▸ **Work required**: Skip the pictures. Retype exactly, and only, the lines between the line holding "LES SPÉCIALITÉS" and the last line below, inclusive.

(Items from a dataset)
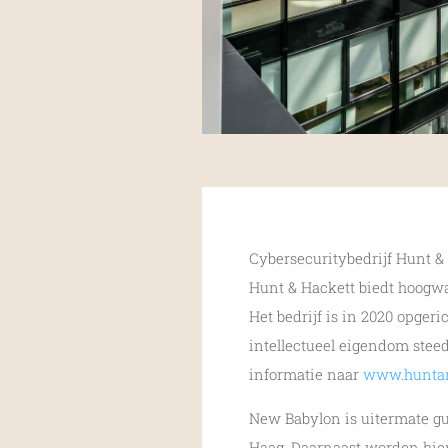
Cybersecuritybedrijf Hunt &
Hunt & Hackett biedt hoogwa
Het bedrijf is in 2020 opge
intellectueel eigendom ste
informatie naar
www.huntan
New Babylon is uitermate gu
Haag. Daarnaast worden hier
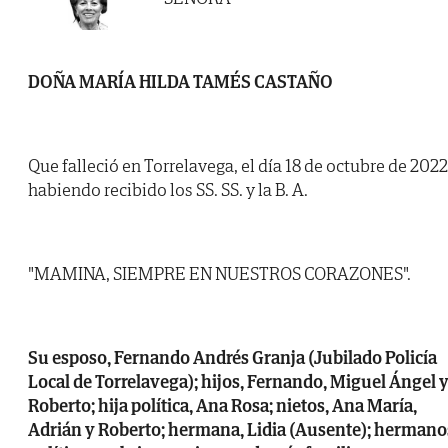
DOÑA MARÍA HILDA TAMÉS CASTAÑO
Que falleció en Torrelavega, el día 18 de octubre de 2022
habiendo recibido los SS. SS. y la B. A.
"MAMINA, SIEMPRE EN NUESTROS CORAZONES".
Su esposo, Fernando Andrés Granja (Jubilado Policía
Local de Torrelavega); hijos, Fernando, Miguel Ángel 
Roberto; hija política, Ana Rosa; nietos, Ana María,
Adrián y Roberto; hermana, Lidia (Ausente); hermano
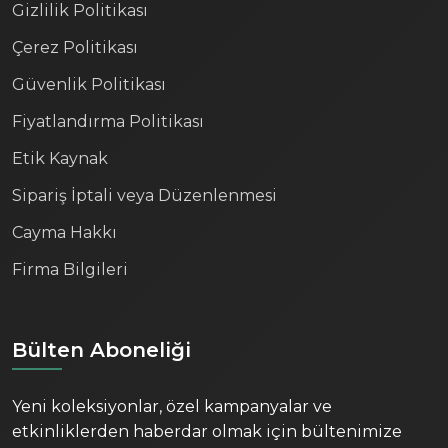
Gizlilik Politikası
Çerez Politikası
Güvenlik Politikası
Fiyatlandırma Politikası
Etik Kaynak
Sipariş İptali veya Düzenlenmesi
Cayma Hakkı
Firma Bilgileri
Bülten Aboneliği
Yeni koleksiyonlar, özel kampanyalar ve
etkinliklerden haberdar olmak için bültenimize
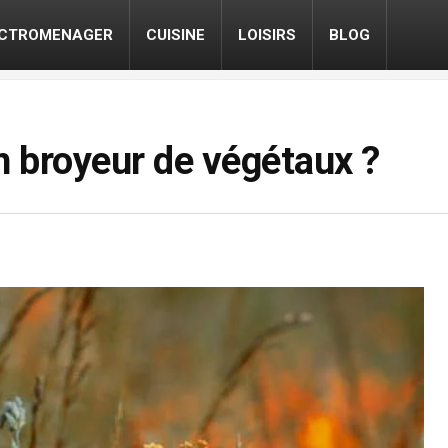
ECTROMENAGER
CUISINE
LOISIRS
BLOG
 broyeur de végétaux ?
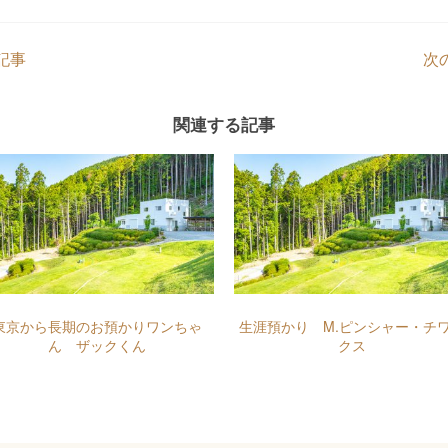
記事
次
関連する記事
東京から長期のお預かりワンちゃ
生涯預かり M.ピンシャー・チ
ん ザックくん
クス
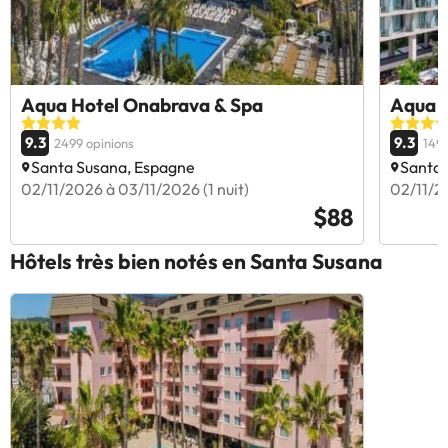
Aqua Hotel Onabrava & Spa
Aqua A
9.3
9.3
2499 opinions
1493
Santa Susana, Espagne
Santa 
02/11/2026 à 03/11/2026 (1 nuit)
02/11/20
$88
Hôtels très bien notés en Santa Susana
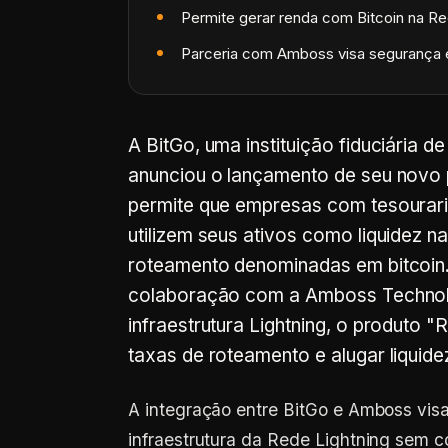
Permite gerar renda com Bitcoin na Re
Parceria com Amboss visa segurança 
A BitGo, uma instituição fiduciária d
anunciou o lançamento de seu novo p
permite que empresas com tesourar
utilizem seus ativos como liquidez n
roteamento denominadas em bitcoin.
colaboração com a Amboss Technolo
infraestrutura Lightning, o produto "
taxas de roteamento e alugar liquide
A integração entre BitGo e Amboss visa 
infraestrutura da Rede Lightning sem 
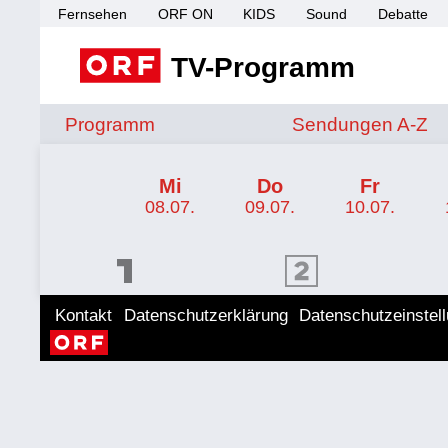
Fernsehen
ORF ON
KIDS
Sound
Debatte
TV-Programm
Sendungen von A 
Programm
Sendungen A-Z
TV-Programm ORF 1
Mi
Do
Fr
08.07.
09.07.
10.07.
ORF 1 Programm
ORF 2 Programm
ORF II
Kontakt
Datenschutzerklärung
Datenschutzeinstel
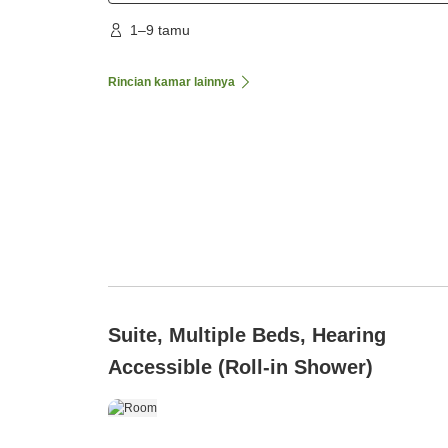
1–9 tamu
Rincian kamar lainnya
Suite, Multiple Beds, Hearing
Accessible (Roll-in Shower)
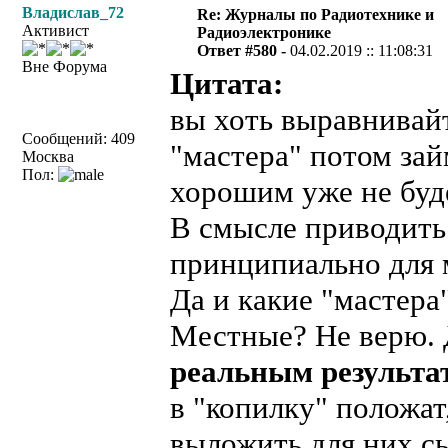
Владислав_72
Re: Журналы по Радиотехнике и
Активист
Радиоэлектронике
Ответ #580 -
04.02.2019 :: 11:08:31
Вне Форума
Цитата:
вы хоть выравнивайт
Сообщений: 409
"мастера" потом зай
Москва
Пол:
хорошим уже не буд
В смысле приводить
принципиально для 
Да и какие "мастера
Местные? Не верю. Д
реальным результа
в "копилку" положат
выложить для них с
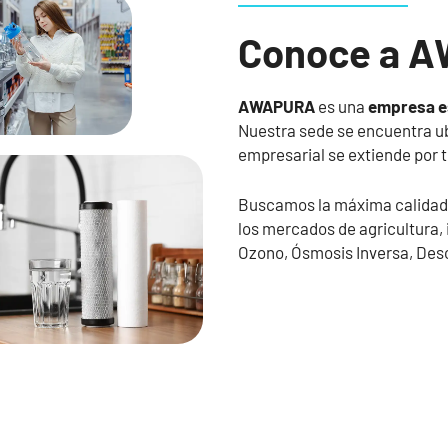
Conoce a 
AWAPURA
es una
empresa es
Nuestra sede se encuentra ub
empresarial se extiende por to
Buscamos la máxima calidad d
los mercados de agricultura, 
Ozono, Ósmosis Inversa, Des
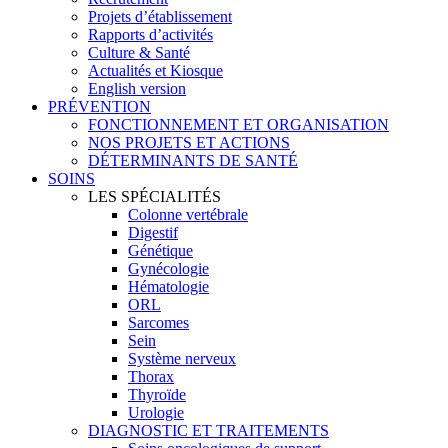
Projets d’établissement
Rapports d’activités
Culture & Santé
Actualités et Kiosque
English version
PRÉVENTION
FONCTIONNEMENT ET ORGANISATION
NOS PROJETS ET ACTIONS
DÉTERMINANTS DE SANTÉ
SOINS
LES SPÉCIALITÉS
Colonne vertébrale
Digestif
Génétique
Gynécologie
Hématologie
ORL
Sarcomes
Sein
Système nerveux
Thorax
Thyroïde
Urologie
DIAGNOSTIC ET TRAITEMENTS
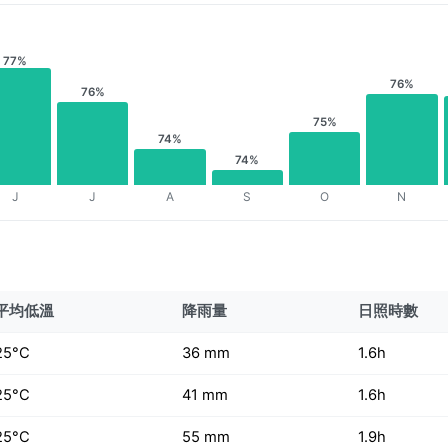
77%
76%
76%
75%
74%
74%
J
J
A
S
O
N
平均低溫
降雨量
日照時數
25°C
36 mm
1.6h
25°C
41 mm
1.6h
25°C
55 mm
1.9h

▸ **Solution for this problem**:
LES SPÉCIALITÉS
Colonne vertébrale
Digestif
Génétique
Gynécologie
Hématologie
ORL
Sarcomes
Sein
Système nerveux
Thorax
Thyroïde
Urologie
DIAGNOSTIC ET TRAITEMENTS
77%
76%
76%
75%
74%
74%
J
J
A
S
O
N
平均低溫
降雨量
日照時數
25°C
36 mm
1.6h
25°C
41 mm
1.6h
25°C
55 mm
1.9h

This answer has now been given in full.